Like many people, I started out in the wine business as a sales broker because in most states, you don’t typically need a license or any capital input to get started. Wine brokers serve as the intermediary between buyers and sellers and earn a commission. Most commonly, wine brokers work as independent sales agents in the wholesale tier.
Wine brokers take samples to potential customers, let them taste the product, and submit orders to the seller. Most brokers live in a specified territory and connect local restaurants, hotels, retailers (HORECA) to suppliers like wineries, importers, distributors, or other brokers in other territories. Tempted? I’d always encourage you to go for it, but there are a few things you should know before signing on the dotted line.
The first challenge is to identify the types of wines that people want to buy from you. Then, you need to determine if the supplier is reliable and has sufficient inventory to support your sales efforts. No one wants to do the work of selling a product only the find out that the order cannot be fulfilled.
It can be tricky to make a full-time living as a commissioned sales broker or agent, but it gives you a great introduction to the wine industry. A commission of 10-15% is standard, but it can take months or years to build a book of business with sufficient sales that would generate a living wage. You may want to consider brokering wine as a work part-time endeavor to start.

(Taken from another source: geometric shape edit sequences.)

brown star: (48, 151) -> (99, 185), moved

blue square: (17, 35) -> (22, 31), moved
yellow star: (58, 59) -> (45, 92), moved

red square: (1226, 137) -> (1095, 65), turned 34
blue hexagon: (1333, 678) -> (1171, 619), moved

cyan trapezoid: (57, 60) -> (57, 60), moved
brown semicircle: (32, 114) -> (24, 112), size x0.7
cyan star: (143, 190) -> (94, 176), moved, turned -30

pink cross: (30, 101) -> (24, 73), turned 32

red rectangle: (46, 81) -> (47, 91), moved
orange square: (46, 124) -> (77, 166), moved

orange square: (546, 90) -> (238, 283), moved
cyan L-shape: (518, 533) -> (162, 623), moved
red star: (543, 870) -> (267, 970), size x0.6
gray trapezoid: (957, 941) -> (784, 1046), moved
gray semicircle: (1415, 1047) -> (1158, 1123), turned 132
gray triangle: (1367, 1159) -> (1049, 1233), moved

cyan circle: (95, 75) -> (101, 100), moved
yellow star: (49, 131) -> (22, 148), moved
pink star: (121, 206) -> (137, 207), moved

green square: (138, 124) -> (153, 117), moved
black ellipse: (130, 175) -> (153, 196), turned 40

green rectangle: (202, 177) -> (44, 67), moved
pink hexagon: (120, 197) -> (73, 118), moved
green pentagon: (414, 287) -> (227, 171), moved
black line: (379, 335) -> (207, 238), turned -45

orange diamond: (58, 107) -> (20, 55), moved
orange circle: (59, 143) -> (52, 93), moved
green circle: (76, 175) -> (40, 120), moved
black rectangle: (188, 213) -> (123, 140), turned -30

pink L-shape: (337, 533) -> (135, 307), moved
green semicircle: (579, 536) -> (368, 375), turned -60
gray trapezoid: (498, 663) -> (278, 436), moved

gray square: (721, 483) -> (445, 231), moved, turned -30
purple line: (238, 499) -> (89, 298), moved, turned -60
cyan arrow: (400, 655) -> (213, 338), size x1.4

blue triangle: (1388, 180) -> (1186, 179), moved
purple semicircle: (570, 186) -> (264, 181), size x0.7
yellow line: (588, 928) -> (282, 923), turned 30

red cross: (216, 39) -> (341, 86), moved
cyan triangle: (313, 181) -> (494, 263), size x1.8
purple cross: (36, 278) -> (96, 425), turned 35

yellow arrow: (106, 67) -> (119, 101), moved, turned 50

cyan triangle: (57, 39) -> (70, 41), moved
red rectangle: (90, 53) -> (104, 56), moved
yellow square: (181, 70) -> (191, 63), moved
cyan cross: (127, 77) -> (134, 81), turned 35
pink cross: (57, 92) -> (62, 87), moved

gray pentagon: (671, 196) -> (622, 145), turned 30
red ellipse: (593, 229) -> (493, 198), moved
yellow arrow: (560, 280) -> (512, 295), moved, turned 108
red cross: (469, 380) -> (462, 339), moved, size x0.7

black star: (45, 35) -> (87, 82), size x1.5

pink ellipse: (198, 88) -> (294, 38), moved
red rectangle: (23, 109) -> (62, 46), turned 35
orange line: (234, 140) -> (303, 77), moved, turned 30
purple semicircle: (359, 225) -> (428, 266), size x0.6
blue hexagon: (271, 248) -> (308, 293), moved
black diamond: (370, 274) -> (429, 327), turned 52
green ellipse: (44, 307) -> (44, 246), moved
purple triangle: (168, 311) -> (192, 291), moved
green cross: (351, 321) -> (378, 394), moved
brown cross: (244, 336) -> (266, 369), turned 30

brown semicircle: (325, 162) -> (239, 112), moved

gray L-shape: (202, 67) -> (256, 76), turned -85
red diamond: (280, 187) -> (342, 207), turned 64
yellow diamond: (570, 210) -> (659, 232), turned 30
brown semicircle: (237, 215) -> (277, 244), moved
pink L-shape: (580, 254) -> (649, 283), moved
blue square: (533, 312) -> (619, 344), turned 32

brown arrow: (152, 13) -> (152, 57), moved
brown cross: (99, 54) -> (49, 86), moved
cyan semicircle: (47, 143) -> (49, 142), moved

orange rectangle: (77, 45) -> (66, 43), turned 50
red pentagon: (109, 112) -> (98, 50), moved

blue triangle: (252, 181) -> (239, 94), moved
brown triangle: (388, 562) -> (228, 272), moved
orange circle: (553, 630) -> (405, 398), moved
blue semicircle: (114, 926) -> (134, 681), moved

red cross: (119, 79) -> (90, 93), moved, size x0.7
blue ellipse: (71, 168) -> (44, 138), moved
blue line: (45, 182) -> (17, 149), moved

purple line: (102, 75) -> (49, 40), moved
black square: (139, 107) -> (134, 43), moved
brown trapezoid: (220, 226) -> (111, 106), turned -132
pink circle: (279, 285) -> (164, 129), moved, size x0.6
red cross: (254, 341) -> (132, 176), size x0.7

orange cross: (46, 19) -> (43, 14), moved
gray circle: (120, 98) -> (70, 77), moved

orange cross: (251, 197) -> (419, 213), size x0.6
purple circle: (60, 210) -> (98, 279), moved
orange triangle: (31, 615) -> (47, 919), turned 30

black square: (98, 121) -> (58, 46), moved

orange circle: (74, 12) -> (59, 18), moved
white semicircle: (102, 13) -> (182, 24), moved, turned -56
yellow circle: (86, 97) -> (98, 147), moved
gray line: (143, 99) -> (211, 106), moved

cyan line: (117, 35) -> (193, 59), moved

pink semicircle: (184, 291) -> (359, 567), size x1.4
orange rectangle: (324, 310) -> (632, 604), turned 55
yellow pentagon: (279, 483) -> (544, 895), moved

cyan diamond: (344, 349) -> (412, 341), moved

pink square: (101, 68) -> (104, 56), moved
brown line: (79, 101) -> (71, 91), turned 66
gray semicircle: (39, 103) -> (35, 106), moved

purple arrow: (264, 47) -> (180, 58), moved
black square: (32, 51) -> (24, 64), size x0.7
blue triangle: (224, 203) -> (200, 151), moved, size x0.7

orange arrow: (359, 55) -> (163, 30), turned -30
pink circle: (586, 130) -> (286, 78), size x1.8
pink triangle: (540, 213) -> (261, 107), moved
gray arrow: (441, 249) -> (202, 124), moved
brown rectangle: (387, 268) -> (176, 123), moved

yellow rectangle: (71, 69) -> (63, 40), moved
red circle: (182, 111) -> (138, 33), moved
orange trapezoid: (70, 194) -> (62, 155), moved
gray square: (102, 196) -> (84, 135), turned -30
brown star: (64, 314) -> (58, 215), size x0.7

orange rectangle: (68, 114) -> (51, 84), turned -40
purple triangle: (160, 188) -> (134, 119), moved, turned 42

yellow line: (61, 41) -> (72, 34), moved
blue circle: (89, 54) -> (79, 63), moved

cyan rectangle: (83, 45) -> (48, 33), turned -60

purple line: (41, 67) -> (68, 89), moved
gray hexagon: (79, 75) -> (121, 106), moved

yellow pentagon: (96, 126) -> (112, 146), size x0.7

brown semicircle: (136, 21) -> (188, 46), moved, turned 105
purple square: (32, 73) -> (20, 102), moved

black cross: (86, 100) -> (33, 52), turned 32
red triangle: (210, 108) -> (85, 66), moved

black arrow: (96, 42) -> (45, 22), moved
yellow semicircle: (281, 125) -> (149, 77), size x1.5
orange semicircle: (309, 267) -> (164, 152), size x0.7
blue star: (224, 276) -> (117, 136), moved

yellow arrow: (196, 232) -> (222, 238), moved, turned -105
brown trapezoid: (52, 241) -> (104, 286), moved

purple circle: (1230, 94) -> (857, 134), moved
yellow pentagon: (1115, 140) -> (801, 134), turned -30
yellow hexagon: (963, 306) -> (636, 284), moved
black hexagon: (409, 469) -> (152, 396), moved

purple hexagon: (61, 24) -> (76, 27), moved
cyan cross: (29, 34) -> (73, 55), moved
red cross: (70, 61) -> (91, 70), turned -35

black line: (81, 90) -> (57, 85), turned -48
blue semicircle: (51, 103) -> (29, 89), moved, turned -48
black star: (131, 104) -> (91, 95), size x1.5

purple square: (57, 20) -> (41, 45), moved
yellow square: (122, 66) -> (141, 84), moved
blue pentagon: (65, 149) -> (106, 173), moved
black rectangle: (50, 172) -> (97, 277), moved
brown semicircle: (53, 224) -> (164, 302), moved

Want to work in a developed market like San Francisco, Los Angeles, and New York? Don’t we all. Your main challenge will be hundreds of brokers selling to too few buyers. I often hear buyers complain that they get calls from 100-200 brokers and struggle to accommodate 50 vendor relationships. In these cities, you may find it tricky to establish vendor relationships.
As a wine broker, your network is your bread and butter. Some brokers have key, high volume relationships with buyers like Costco where they can connect winery suppliers and buyers on a container basis. In this case, the wine broker makes between .03-.10/bottle or up to 5-10% of the invoiced amount.
This type of recurring, volume business can be profitable as long as you obtain and maintain a strongly enforceable contract that prevents the seller from selling directly to the buyer. This is a real problem and I had a lawyer draw up a non-circumvention agreement years ago.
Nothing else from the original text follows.